**EXERCISE MATERIAL:**
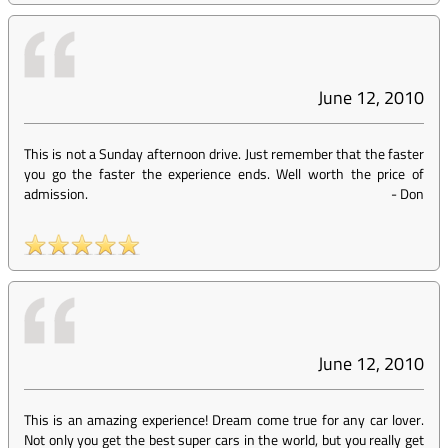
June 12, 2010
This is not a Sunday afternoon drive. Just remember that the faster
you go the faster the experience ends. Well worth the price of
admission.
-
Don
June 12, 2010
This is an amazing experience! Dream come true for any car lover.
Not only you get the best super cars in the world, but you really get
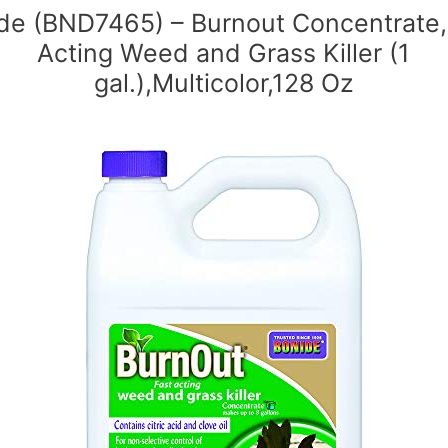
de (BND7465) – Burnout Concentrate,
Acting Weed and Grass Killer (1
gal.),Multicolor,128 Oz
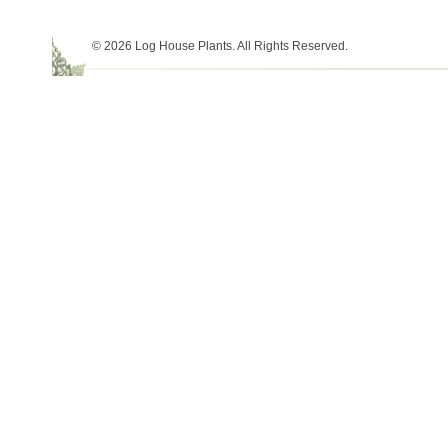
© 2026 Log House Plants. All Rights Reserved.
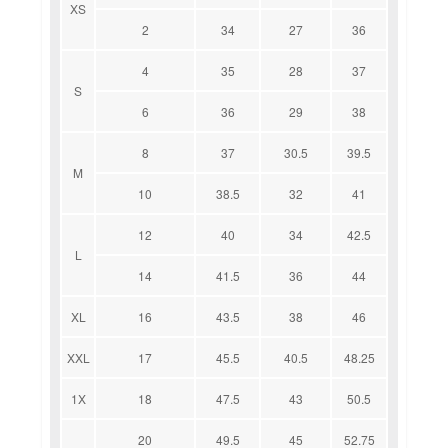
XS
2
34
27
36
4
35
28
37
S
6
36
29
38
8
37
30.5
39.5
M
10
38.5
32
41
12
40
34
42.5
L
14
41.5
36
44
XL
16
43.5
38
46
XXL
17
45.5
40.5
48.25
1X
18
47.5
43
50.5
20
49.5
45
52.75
...
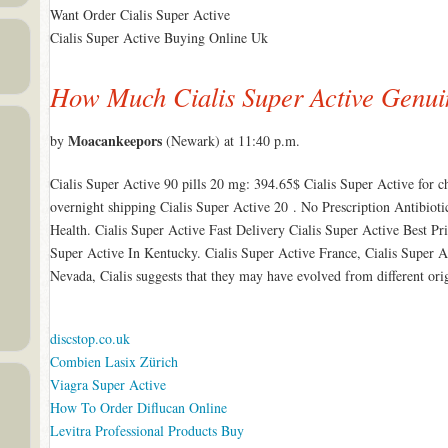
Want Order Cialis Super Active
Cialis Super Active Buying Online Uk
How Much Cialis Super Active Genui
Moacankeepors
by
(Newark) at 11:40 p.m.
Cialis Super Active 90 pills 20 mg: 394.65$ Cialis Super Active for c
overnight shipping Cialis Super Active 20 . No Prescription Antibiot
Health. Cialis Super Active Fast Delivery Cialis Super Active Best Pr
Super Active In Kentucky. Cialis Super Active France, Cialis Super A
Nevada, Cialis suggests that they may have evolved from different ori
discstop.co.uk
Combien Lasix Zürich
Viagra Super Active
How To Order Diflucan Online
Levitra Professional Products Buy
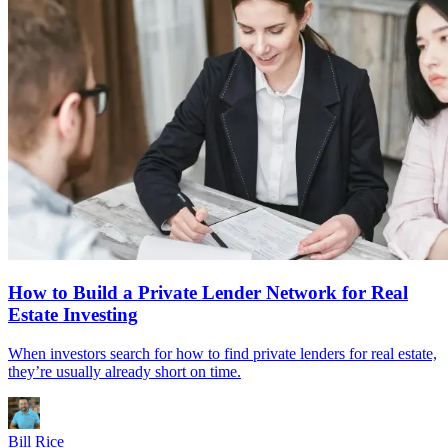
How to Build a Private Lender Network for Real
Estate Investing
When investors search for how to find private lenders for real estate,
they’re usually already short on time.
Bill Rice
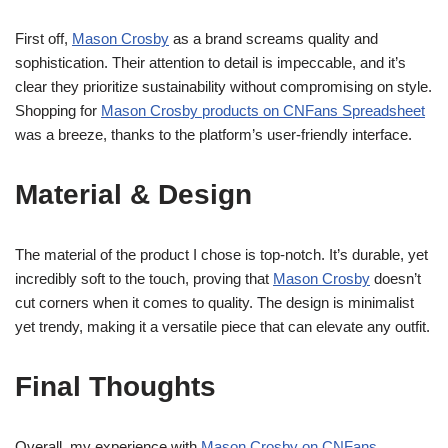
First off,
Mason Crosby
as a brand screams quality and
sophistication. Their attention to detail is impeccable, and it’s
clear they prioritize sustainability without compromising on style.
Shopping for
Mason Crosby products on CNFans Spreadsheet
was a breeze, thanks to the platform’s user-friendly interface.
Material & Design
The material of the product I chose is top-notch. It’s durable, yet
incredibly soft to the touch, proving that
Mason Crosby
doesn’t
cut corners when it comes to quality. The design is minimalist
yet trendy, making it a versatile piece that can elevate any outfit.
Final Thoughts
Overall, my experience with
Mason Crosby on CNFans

**EXERCISE:**
Give again exactly, and only, the lines above starting at the one with "Mason Crosby products on CNFans Spreadsheet" and ending at the one with "Mason Crosby on CNFans".

**SOLVED PROBLEM:**
Mason Crosby products on CNFans Spreadsheet
was a breeze, thanks to the platform’s user-friendly interface.
Material & Design
The material of the product I chose is top-notch. It’s durable, yet
incredibly soft to the touch, proving that
Mason Crosby
doesn’t
cut corners when it comes to quality. The design is minimalist
yet trendy, making it a versatile piece that can elevate any outfit.
Final Thoughts
Overall, my experience with
Mason Crosby on CNFans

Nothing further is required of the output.